His hand trembled as he reached out to touch the toddler's blonde curls. Normally such an act would make my skin crawl but he was so gentle. I tried to imagine how he must have looked when he was younger. I couldn't picture it though- it was difficult to guess his hair color being that he was completely thinned and graying now.
He said his wife had curls like the toddler's. They met in a dance hall in 1939. Her name was Annabelle. She, too, had passed.
As tears began to prick my eyes, he told me again and again how happy it made him to see the two of them together, reaching out to one another over the handle bar of the grocery store push cart. Laughing at each other's jokes, jokes only the two of them could understand.
He asked the toddler for a high five, who was more than willing to oblige. I told him that it was like strolling around with the mayor of the supermarket right there in my own buggy. He waved to everyone, offering up the heartiest of "hello's!"

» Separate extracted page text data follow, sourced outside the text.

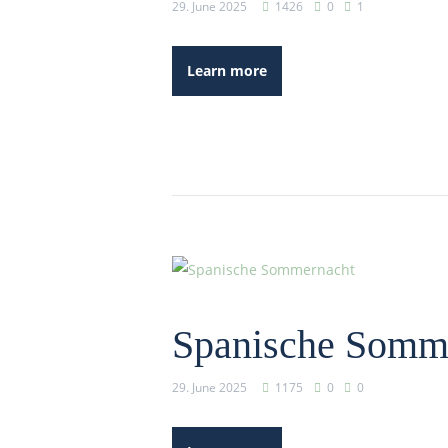
29. June 2025
1426
0
1
Learn more
Spanische Somm
29. June 2025
1175
0
0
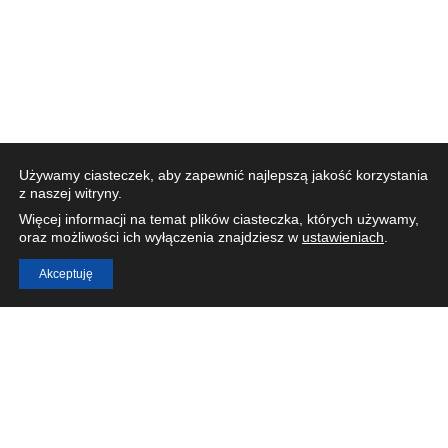
Używamy ciasteczek, aby zapewnić najlepszą jakość korzystania
z naszej witryny.
Więcej informacji na temat plików ciasteczka, których używamy,
oraz możliwości ich wyłączenia znajdziesz w
ustawieniach
.
Akceptuję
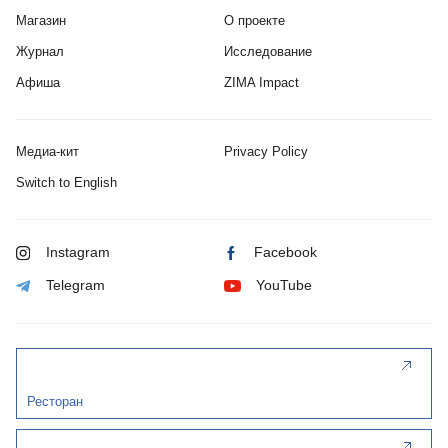
Магазин
О проекте
Журнал
Исследование
Афиша
ZIMA Impact
Медиа-кит
Privacy Policy
Switch to English
Instagram
Facebook
Telegram
YouTube
Ресторан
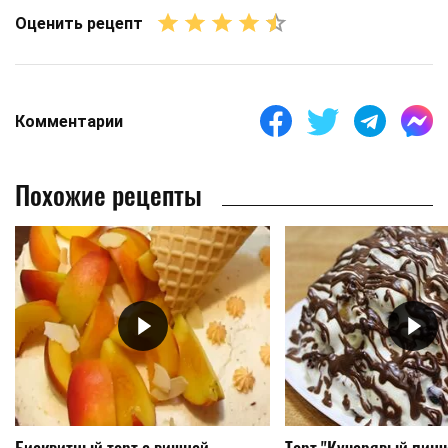
Оценить рецепт
Комментарии
Похожие рецепты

I could do nothing but smile.
As he turned to shuffle off with his small cart of groceries in tow, he whispered something that didn't resonate with me until I had pulled up alongside our car and began to unload the boys into the car.

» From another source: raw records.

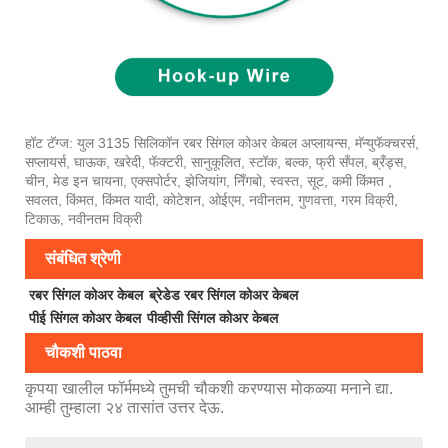
हॉट टॅग्ज: युल 3135 सिलिकॉन रबर सिंगल कोअर केबल अप्लायन्स, मॅन्युफॅक्चरर्स,
सप्लायर्स, घाऊक, खरेदी, फॅक्टरी, सानुकूलित, स्टॉक, बल्क, फ्री सँपल, ब्रँड्स,
चीन, मेड इन चायना, एक्सपोर्टर, झेजियांग, निँगबो, स्वस्त, सूट, कमी किंमत ,
सवलत, किंमत, किंमत यादी, कोटेशन, ओईएम, नवीनतम, गुणवत्ता, गरम विक्री,
टिकाऊ, नवीनतम विक्री
संबंधित श्रेणी
रबर सिंगल कोअर केबल
ब्रेडेड रबर सिंगल कोअर केबल
पीई सिंगल कोअर केबल
पीव्हीसी सिंगल कोअर केबल
चौकशी पाठवा
कृपया खालील फॉर्ममध्ये तुमची चौकशी करण्यास मोकळ्या मनाने द्या.
आम्ही तुम्हाला २४ तासांत उत्तर देऊ.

Blinking back tears, I buckled each of the boys into their seats. The toddler, no stranger to our usual after-errand tradition of grabbing a cake pop from the Starbuck's drive-thru, had already begun chanting "cake pop! cake pop! cake pop!"
He said "bless you and those brothers" as he turned and shuffled off. Writing about it and I can feel the lump in my throat start to grow once more.
It made me pause right there in the parking lot and think. I really am blessed.
Sure there are days when I'm constantly reminding the toddler to use his "gentle hands" and other days when I'm practically blue in the face from trying to teach him the joys of sharing, but I couldn't have asked for a sweeter, more loving big brother. His heart is so big, bigger than I ever thought such a tiny body could hold. I'm so proud of him and the way he loves his brother. It's evident that he loves him with every little bone in his toddler body.
I'm so proud of my husband. I'm proud of us as husband and wife that we've laid the foundation to foster and share a love like that. After all, it starts with us.
I really am blessed and so thankful for the stranger who reminded me so on a day that I sure needed the reminder. As I buckled myself in, I silently whispered a prayer of thanks for him and for those sweet little brothers giggling in the backseat.